Le Ménestrel 29/5/1931, p. 238:
Concerts-Pasdeloup. Mercredi 20 mai. — Le plus grand vice des lieux communs, ce n’est pas de trop insister sur des vérités devenues banales; c’est bien plutôt d’être le plus souvent dénués de substance et de maintenir artificiellement de fastidieuses erreurs. « Le public français est rebelle à Brahms » ; cette affirmation maintes fois entendue, acceptée sans débat, a multiplié les conclusions faciles, soit contre le public français, soit contre Brahms lui-même. Or l’antagonisme ainsi proclamé était-il réel? Ou ne traduisait-il uniquement (au sens le plus littéral) un malentendu, résultant de la faiblesse d’exécutions trop hâtivement préparées, ou trop pesantes? Vienne une interprétation souveraine, comme celle de Félix Weingartner, ce jour-là, pour la Première Symphonie; et rien ne subsistera de la remarque tant de fois répétée. Ceux qui auront vu et entendu le grand chef d’orchestre élucidant l’œuvre, tour à tour familière et grandiose, — populaire et pathétique —, traversée de souffles et de nuées, puis, de contraste en contraste, se parachevant en apothéose, auront assisté ensuite à l’un des plus spontanés et plus justifiés enthousiasmes dont ils aient jamais été témoins en l’une de nos salles de concerts... Peut-être, il est vrai, un autre jour, avec cette puissance d’oubli qui est en tant d’hommes, suffira-t-il que devant eux une autre symphonie de Brahms (ou la même) soit de nouveau déformée par une traduction médiocre, et parmi ceux qui étaient là plusieurs recommenceront de dire, avec assurance, que Brahms et public français sont incompatibles.

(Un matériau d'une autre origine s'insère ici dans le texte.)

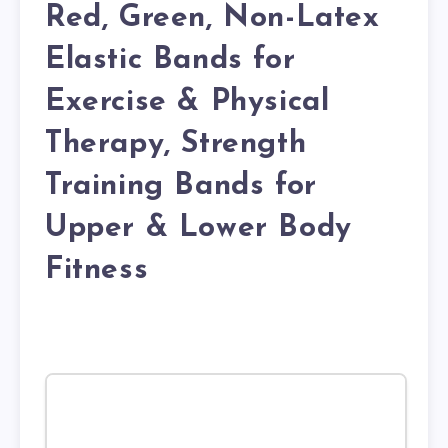
Red, Green, Non-Latex
Elastic Bands for
Exercise & Physical
Therapy, Strength
Training Bands for
Upper & Lower Body
Fitness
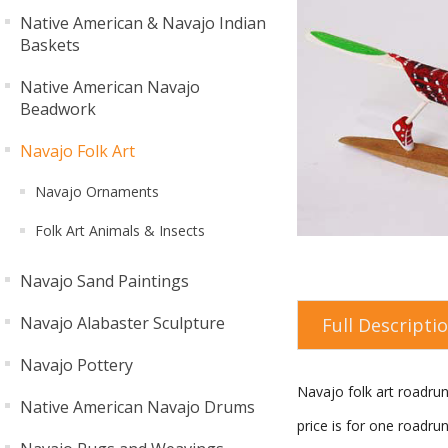
Native American & Navajo Indian
Baskets
Native American Navajo
Beadwork
Navajo Folk Art
Navajo Ornaments
Folk Art Animals & Insects
Navajo Sand Paintings
Navajo Alabaster Sculpture
Full Descripti
Navajo Pottery
Navajo folk art roadru
Native American Navajo Drums
price is for one roadru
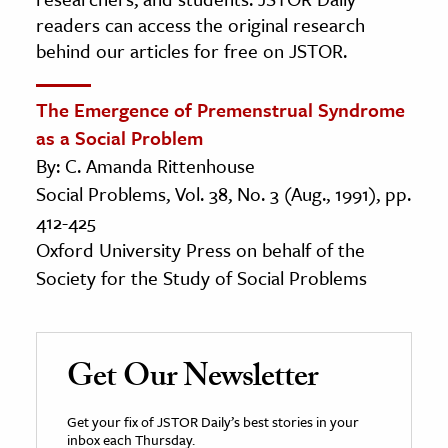
readers can access the original research
behind our articles for free on JSTOR.
The Emergence of Premenstrual Syndrome
as a Social Problem
By: C. Amanda Rittenhouse
Social Problems, Vol. 38, No. 3 (Aug., 1991), pp.
412-425
Oxford University Press on behalf of the
Society for the Study of Social Problems
Get Our Newsletter
Get your fix of JSTOR Daily’s best stories in your
inbox each Thursday.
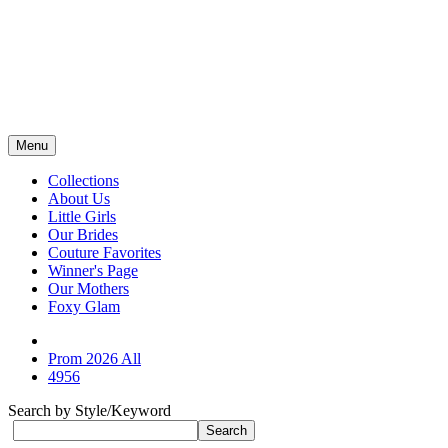
Menu
Collections
About Us
Little Girls
Our Brides
Couture Favorites
Winner's Page
Our Mothers
Foxy Glam
Prom 2026 All
4956
Search by Style/Keyword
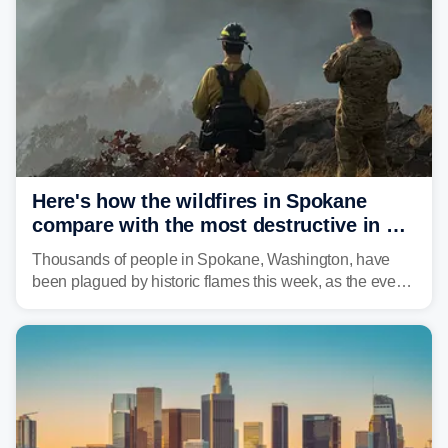
Here's how the wildfires in Spokane
compare with the most destructive in US
history
Thousands of people in Spokane, Washington, have
been plagued by historic flames this week, as the event
steadily builds a case for some of the most damaging
fires in recent state history.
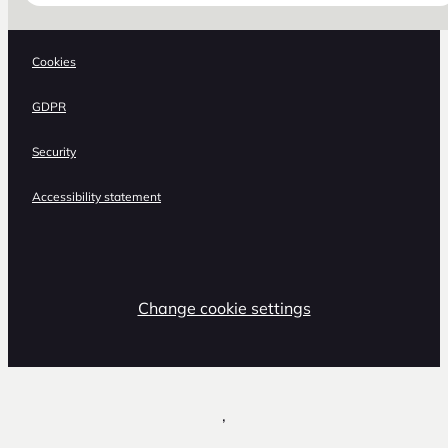
Cookies
GDPR
Security
Accessibility statement
Change cookie settings
,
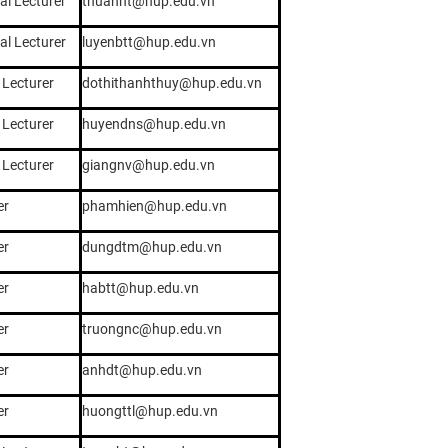
al Lecturer
thuannt@hup.edu.vn
al Lecturer
luyenbtt@hup.edu.vn
 Lecturer
dothithanhthuy@hup.edu.vn
 Lecturer
huyendns@hup.edu.vn
 Lecturer
giangnv@hup.edu.vn
er
phamhien@hup.edu.vn
er
dungdtm@hup.edu.vn
er
habtt@hup.edu.vn
er
truongnc@hup.edu.vn
er
anhdt@hup.edu.vn
er
huongttl@hup.edu.vn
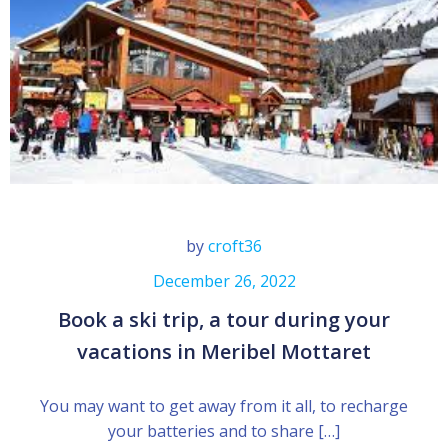
by
croft36
December 26, 2022
Book a ski trip, a tour during your
vacations in Meribel Mottaret
You may want to get away from it all, to recharge
your batteries and to share […]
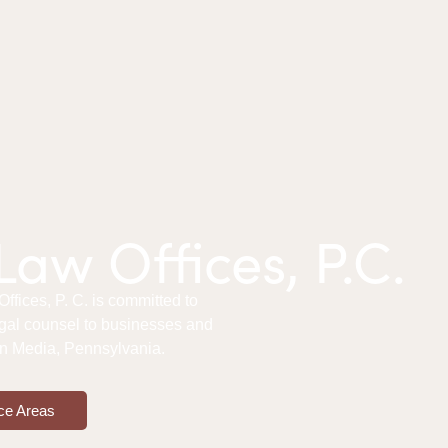
aw Offices, P.C.
fices, P. C. is committed to
gal counsel to businesses and
 in Media, Pennsylvania.
ce Areas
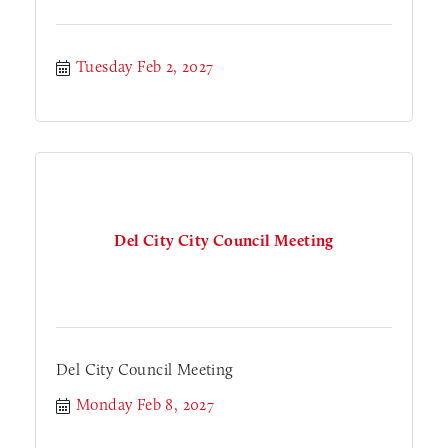
Tuesday Feb 2, 2027
Del City City Council Meeting
Del City Council Meeting
Monday Feb 8, 2027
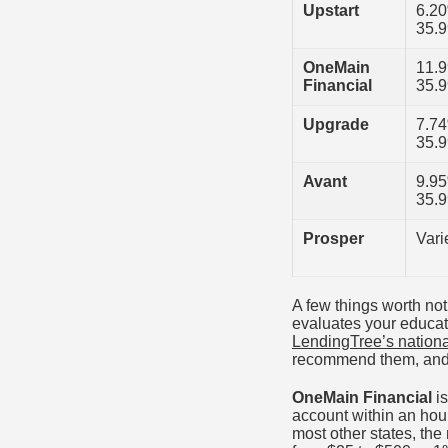
Upstart
6.2
35.
OneMain
11.
Financial
35.
Upgrade
7.7
35.
Avant
9.9
35.
Prosper
Vari
A few things worth no
evaluates your educati
LendingTree’s nationa
recommend them, and t
OneMain Financial
is
account within an hour
most other states, th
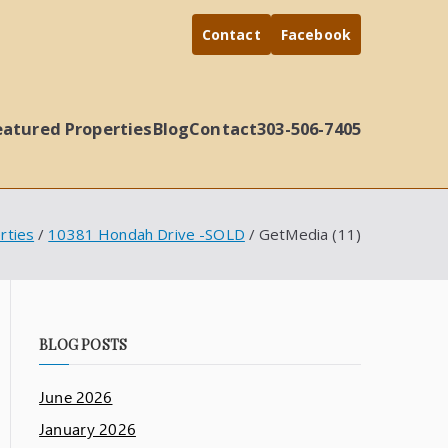
Contact
Facebook
eatured Properties
Blog
Contact
303-506-7405
rties
10381 Hondah Drive -SOLD
GetMedia (11)
BLOG POSTS
June 2026
January 2026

L’Ouverture de Prométhée de Beethoven et la Symphonie en mi bémol de Mozart avaient précédé, en la première partie de cette séance, donnée au profit de la Caisse des Retraites de l’Association des Concerts-Pasdeloup, le Concerto en la mineur de Schumann. M. Yves Nat avait retrouvé par cette œuvre son succès accoutumé. Joseph BARUZI.

Le Ménestrel 13/11/1931, p. 477-8:
Concerts-Pasdeloup. Samedi 7 et dimanche 8 novembre. — Les deux concerts étaient dirigés par Félix Weingartner.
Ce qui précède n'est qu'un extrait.